Free Fall Formula in Physics
What Is Free Fall?
Free fall is the motion of an object when gravity is the only force acting on it. No air resistance. No friction. Just the pull of Earth's gravity accelerating the object downward.
This is a simplified physics model. In reality, air resistance always exists. But for most introductory physics problems, you ignore it unless told otherwise. 🔑
The object can be moving upward, downward, or starting from rest—the key requirement is that gravity is the sole influence on its motion.
The Free Fall Formula
The primary equations you'll use:
s = ½gt²
Where:
- s = displacement (distance fallen), measured in meters
- g = acceleration due to gravity ≈ 9.8 m/s²
- t = time elapsed, measured in seconds
This formula works for objects dropped from rest. If the object has an initial velocity, you need a different version.

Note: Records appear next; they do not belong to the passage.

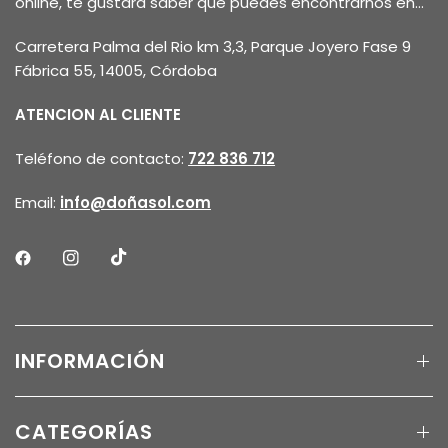
online, te gustará saber que puedes encontrarnos en...
Carretera Palma del Rio km 3,3, Parque Joyero Fase 9
Fábrica 55, 14005, Córdoba
ATENCION AL CLIENTE
Teléfono de contacto:
722 836 712
Email:
info@doñasol.com
INFORMACIÓN
CATEGORÍAS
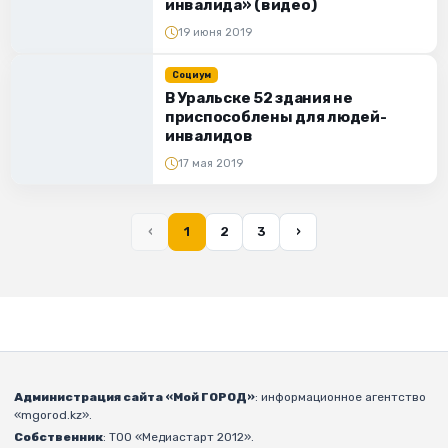
инвалида» (видео)
19 июня 2019
Социум
В Уральске 52 здания не
приспособлены для людей-
инвалидов
17 мая 2019
‹
1
2
3
›
Администрация сайта «Мой ГОРОД»
: информационное агентство
«mgorod.kz».
Собственник
: ТОО «Медиастарт 2012».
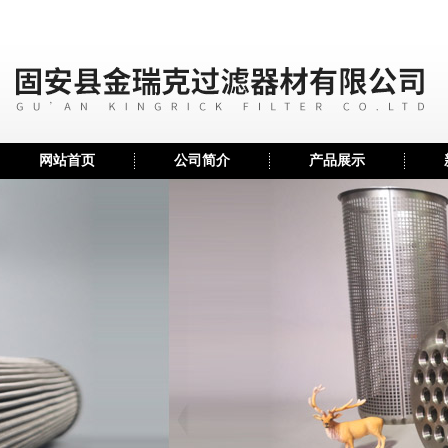
网站首页
公司简介
产品展示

Breaking Down the Variables
Let's be clear about what each symbol means:
- s (displacement): How far the object has fallen from its starting point. Not the same as distance traveled if the object bounces or changes direction.
- g (gravity): On Earth, this is approximately 9.8 m/s². On the Moon, it's about 1.6 m/s². On Mars, roughly 3.7 m/s².
- t (time): Time since the object was released. This is always positive.
Acceleration Due to Gravity
Gravity accelerates everything at the same rate. A feather and a bowling ball fall at identical speeds in a vacuum. In air, the feather floats because air resistance fights gravity.
The value g = 9.8 m/s² means that every second, an object's downward velocity increases by 9.8 meters per second.
After 1 second: velocity = 9.8 m/s
After 2 seconds: velocity = 19.6 m/s
After 3 seconds: velocity = 29.4 m/s
You can calculate this with the velocity formula: v = gt
How to Solve Free Fall Problems
Step-by-Step Example
Problem: A ball is dropped from a 45-meter tall building. How long does it take to hit the ground?
Step 1: Identify what you know
- s = 45 m
- g = 9.8 m/s²
- Initial velocity (v₀) = 0 (dropped, not thrown)
Step 2: Pick the right formula
Use: s = v₀t + ½gt²
Since v₀ = 0, this simplifies to: s = ½gt²
Step 3: Plug in and solve
45 = ½(9.8)t²
45 = 4.9t²
t² = 45 ÷ 4.9
t² = 9.18
t = 3.03 seconds
That's your answer. Done.
Key Free Fall Equations
Depending on what's given and what's asked, you'll use different formulas:
| Formula | Use When |
|---|---|
| s = ½gt² | Object dropped from rest, finding distance or time |
| v = gt | Finding final velocity given time |
| v² = 2gs | Finding velocity without time |
| s = v₀t + ½gt² | Object thrown downward or has initial velocity |
| s = v₀t - ½gt² | Object thrown upward (gravity slows it) |
The last two formulas include the initial velocity (v₀). If something is thrown upward, gravity works against the motion, hence the negative sign.
Common Mistakes to Avoid
- Using the wrong sign: If an object is thrown upward, displacement can be positive while velocity becomes negative. Don't mix these up.
- Confusing velocity with acceleration: Velocity changes. Acceleration is constant at 9.8 m/s². They're not the same thing.
- Forgetting g is positive: In the equation v = v₀ + gt, g is positive even though the object moves downward. The direction is handled by the signs of velocity and displacement.
- Using time incorrectly: Time is always positive. If your equation gives a negative time, you've got the wrong setup.
Real-World Applications
Free fall calculations matter in:
- Engineering: Designing parachutes, safety equipment, and drop tests
- Forensics: Determining fall heights from injury patterns
- Sports: Analyzing dives, ski jumps, and bungee cord physics
- Space science: Calculating orbital mechanics and re-entry trajectories
When a skydiver jumps from a plane, they're in free fall—until they hit terminal velocity when air resistance balances gravity. Before that point, the free fall formulas apply.
Quick Reference
Remember these core values:
- Gravity on Earth: 9.8 m/s²
- Basic distance formula: s = ½gt²
- Velocity from gravity: v = gt
- Velocity without time: v² = 2gs
Master these four equations and you can solve any basic free fall problem in physics.